The unit merges “powerful PC performance with a stylish LCD” monitor, Sony said. There will be five configurations of the LT PC/TV, including one that doesn’t support HD.

Supports Blu-ray Format

Pricing for the units, which will be available in October, starts around US$1,900. However, it’s the top model that breaks the most ground.

The $2,900 HD version’s Blu-ray disc optical drive allows users to not only watch prerecorded Blu-ray high-definition movies, it also allows them to record up to 50 gigabytes of content onto Blu-ray discs.

Top-of-the-line Vaio LT users can also plug a CableCARD into their units to access cable TV. The units do not come equipped with the CableCARD, however.

All models come with a 22-inch (measured diagonally) widescreen display that uses Sony’s XBRITE-HiColor LCD technology. The “floating glass” design has the display framed with a transparent border that, according to Sony, “produces a stunning, floating effect.”

Sight and Sound

Included with the package is a built-in 1.3 megapixel camera and an echo-canceling microphone.

Processing is handled by Intel Core 2 Duo processors and the units come with 2 GB of RAM and Nvidia GeForce 8400M discrete graphics cards designed to handle “demanding applications simultaneously such as graphics-intensive games and HDTV,” said Sony.

Audio is output through two 3-watt stereo speakers and a 5-watt subwoofer.
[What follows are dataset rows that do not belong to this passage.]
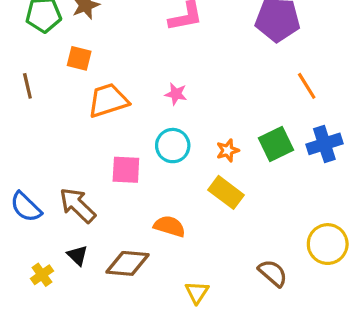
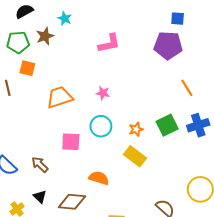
orange square: (79, 58) -> (27, 68), moved
brown arrow: (77, 205) -> (40, 165), size x0.7

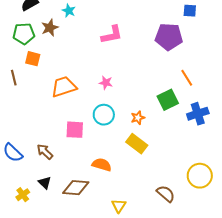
blue square: (178, 19) -> (190, 11), moved
green square: (167, 125) -> (168, 100), moved

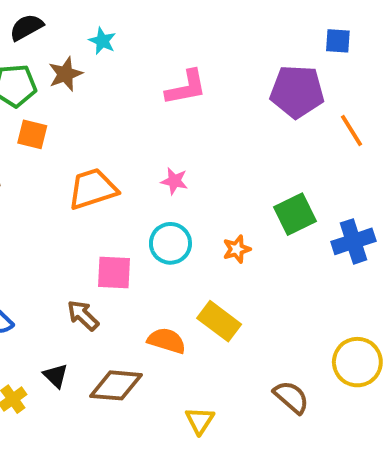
orange line: (187, 78) -> (352, 130), moved
yellow rectangle: (137, 144) -> (219, 321), moved
brown arrow: (45, 152) -> (83, 315), moved

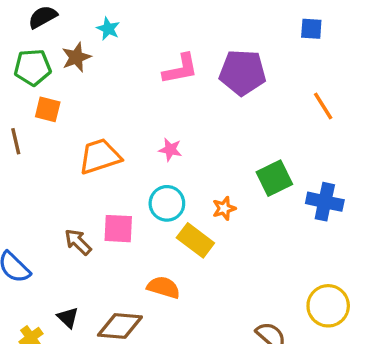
purple pentagon: (297, 91) -> (243, 72), moved
blue cross: (353, 241) -> (325, 202), turned 30
brown arrow: (83, 315) -> (78, 242), moved
yellow rectangle: (219, 321) -> (195, 240), moved

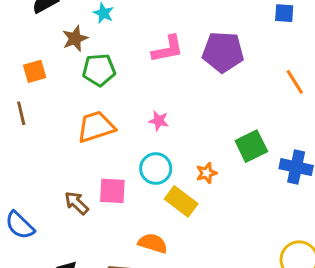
green pentagon: (33, 67) -> (99, 70), moved
orange square: (48, 109) -> (35, 71), moved, turned -30

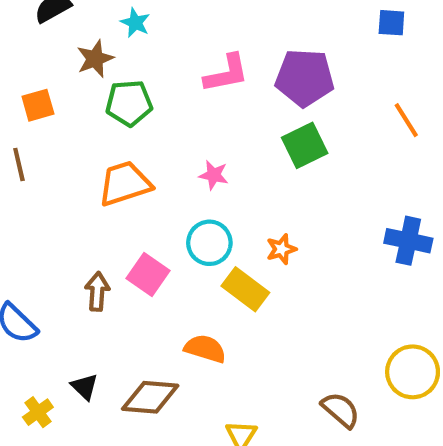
green square: (251, 146) -> (305, 145), moved
pink square: (112, 191) -> (148, 275), turned 32
brown arrow: (77, 203) -> (97, 291), turned 50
The PCs ship with hard drives ranging in capacity from 320 GB to 500 GB. All run on Windows Vista and the most expensive comes with Vista Ultimate.

Neatness Counts

The LT PC/TV is “ideal for anywhere space is at a premium,” Sony said, because it can be mounted on a wall or attached to a desk using a VESA (Video Electronics Standards Association)-compatible mount that is sold separately.

Each is outfitted with wireless 802.11n LAN (local area network) capability. “A wire organizing tab on the back of the chassis ensures that wires are discreetly routed, while ample ports are conveniently located on the sides,” said Sony. The included fold-up, wireless keyboard, mouse and remote control also help cut down on wire clutter, the company said.
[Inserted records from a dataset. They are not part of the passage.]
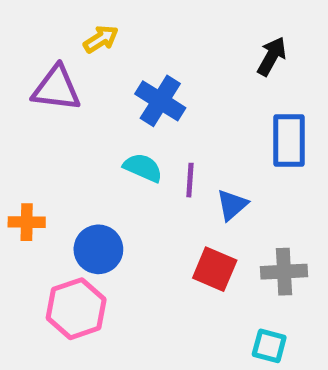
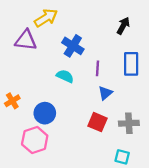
yellow arrow: (101, 39) -> (46, 18), size x1.5
purple line: (190, 180) -> (97, 68), moved
orange cross: (27, 222) -> (12, 101), turned -32

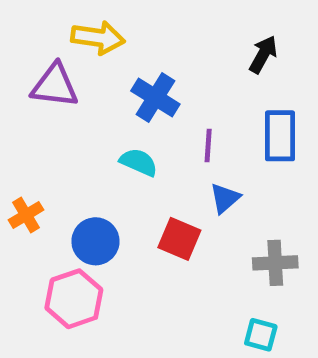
yellow arrow: (46, 18) -> (98, 38), turned 40
red square: (97, 122) -> (179, 239), moved

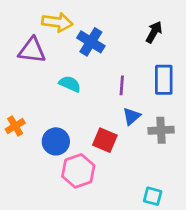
blue cross: (155, 98) -> (91, 42), moved
cyan semicircle: (139, 162) -> (70, 84), moved
gray cross: (275, 263) -> (161, 130), moved
pink hexagon: (74, 299) -> (78, 171), moved

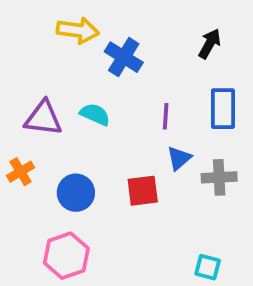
purple triangle: (32, 50) -> (43, 118), moved
red square: (105, 140) -> (143, 191), turned -30
pink hexagon: (78, 171) -> (66, 256), moved

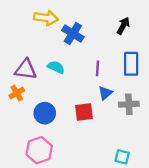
orange cross: (21, 172) -> (17, 93), moved

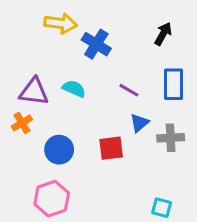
purple line: (97, 68) -> (129, 90), turned -64

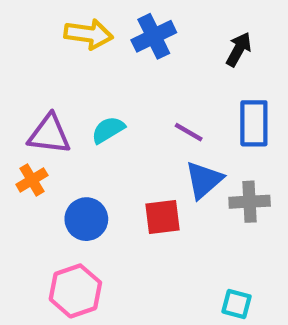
blue cross: (96, 44) -> (154, 36), moved, turned 32
cyan semicircle: (74, 89) -> (108, 130), turned -55
blue triangle: (139, 123) -> (204, 180), size x1.4

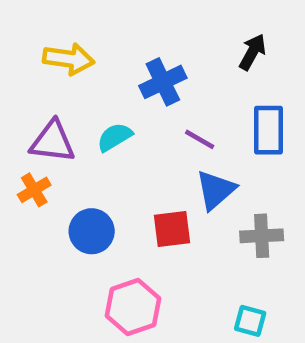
yellow arrow: (88, 34) -> (69, 59), moved
blue cross: (154, 36) -> (163, 82), moved
gray cross: (250, 202) -> (262, 236), moved
pink hexagon: (75, 291) -> (133, 307), moved

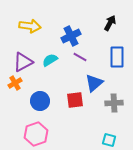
purple line: (200, 139) -> (80, 57), moved
purple triangle: (53, 142) -> (23, 62), turned -35
pink hexagon: (133, 307) -> (36, 134), moved

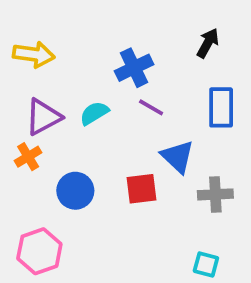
yellow arrow: (30, 26) -> (34, 54), moved
blue triangle: (94, 83) -> (178, 157), turned -36
pink hexagon: (36, 134) -> (39, 251), moved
A special button allows users to shut off the TV tuning function while the computer continues to run. This means owners don’t have to wait for the PC to boot when they want to watch some TV, said Sony.

An iMac Killer?

While some observers are comparing the new Vaios to Apple iMacs, primarily because they come with big, widescreen LCD displays, there’s no comparison, said Stephen Baker, NPD Group vice president for industry analysis.

“Clearly, Sony is way ahead of Apple on this,” Baker told TechNewsWorld. “However, I think where Sony is going with all-in-ones is a direction that Apple has chosen not to go towards. They have never integrated a tuner into a PC and they have always positioned the iMacs as PCs and not as convergence devices.”

Comparing the new Sony unit to the iMac is “really comparing apples and oranges,” he said, adding that he believes Sony “is looking at this as more of a home entertainment box that integrates both PC and entertainment functionality.” Baker said a better comparison would be to the HP Touchsmart All-in-One, but he said HP is more focused on home productivity than is Sony.

Not for the Masses

The unit isn’t likely to fly off the shelves, Baker noted.

“As to whether this will be a top seller, the answer is certainly not at the price point and feature set it is currently positioned as,” he said. “It is a niche product focused on consumers looking for integration. It is not a mass product but is very much in keeping with Sony’s philosophy for desktop PCs, which is to stay away from mainstream SKUs (stock keeping units) and concentrate on products that offer differentiation and focus. They are selling to niches with product like this and the XL3.”